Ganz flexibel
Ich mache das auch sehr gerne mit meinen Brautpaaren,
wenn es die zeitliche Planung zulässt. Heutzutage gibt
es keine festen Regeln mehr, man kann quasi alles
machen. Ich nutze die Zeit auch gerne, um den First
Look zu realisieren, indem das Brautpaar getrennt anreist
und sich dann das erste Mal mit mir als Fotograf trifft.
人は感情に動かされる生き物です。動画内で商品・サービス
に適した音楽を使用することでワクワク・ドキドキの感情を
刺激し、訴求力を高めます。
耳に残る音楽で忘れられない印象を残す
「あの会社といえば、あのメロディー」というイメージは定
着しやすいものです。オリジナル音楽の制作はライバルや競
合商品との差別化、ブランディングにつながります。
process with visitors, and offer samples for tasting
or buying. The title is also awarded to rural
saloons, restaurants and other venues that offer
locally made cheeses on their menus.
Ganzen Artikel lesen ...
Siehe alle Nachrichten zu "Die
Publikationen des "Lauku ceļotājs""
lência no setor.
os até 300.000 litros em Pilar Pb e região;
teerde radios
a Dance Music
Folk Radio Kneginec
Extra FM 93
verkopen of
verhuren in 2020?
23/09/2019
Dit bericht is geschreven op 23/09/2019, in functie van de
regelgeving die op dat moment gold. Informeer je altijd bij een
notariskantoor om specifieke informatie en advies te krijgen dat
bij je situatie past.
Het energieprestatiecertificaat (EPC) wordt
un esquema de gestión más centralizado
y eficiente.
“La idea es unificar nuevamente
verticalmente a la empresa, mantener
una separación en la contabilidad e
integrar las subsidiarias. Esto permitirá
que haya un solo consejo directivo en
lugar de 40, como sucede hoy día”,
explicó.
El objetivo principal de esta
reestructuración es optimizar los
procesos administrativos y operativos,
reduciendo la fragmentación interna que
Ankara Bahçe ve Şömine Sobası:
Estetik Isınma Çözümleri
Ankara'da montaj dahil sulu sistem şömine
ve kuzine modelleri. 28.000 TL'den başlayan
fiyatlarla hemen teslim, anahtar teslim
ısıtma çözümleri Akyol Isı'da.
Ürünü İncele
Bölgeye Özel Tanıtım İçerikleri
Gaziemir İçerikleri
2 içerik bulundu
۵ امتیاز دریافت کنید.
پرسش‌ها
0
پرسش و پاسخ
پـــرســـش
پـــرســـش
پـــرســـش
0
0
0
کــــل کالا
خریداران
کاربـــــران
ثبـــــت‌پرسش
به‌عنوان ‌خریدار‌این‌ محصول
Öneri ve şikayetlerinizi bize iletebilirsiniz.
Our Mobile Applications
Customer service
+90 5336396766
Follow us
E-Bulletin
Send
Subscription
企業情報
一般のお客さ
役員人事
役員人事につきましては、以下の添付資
+===+
Beginning at the first line of the records, retype exactly every line up to and including the one with "に適した音楽を使用することでワクワク・ドキドキの感情を".

WRITTEN ANSWER:
Ganz flexibel
Ich mache das auch sehr gerne mit meinen Brautpaaren,
wenn es die zeitliche Planung zulässt. Heutzutage gibt
es keine festen Regeln mehr, man kann quasi alles
machen. Ich nutze die Zeit auch gerne, um den First
Look zu realisieren, indem das Brautpaar getrennt anreist
und sich dann das erste Mal mit mir als Fotograf trifft.
人は感情に動かされる生き物です。動画内で商品・サービス
に適した音楽を使用することでワクワク・ドキドキの感情を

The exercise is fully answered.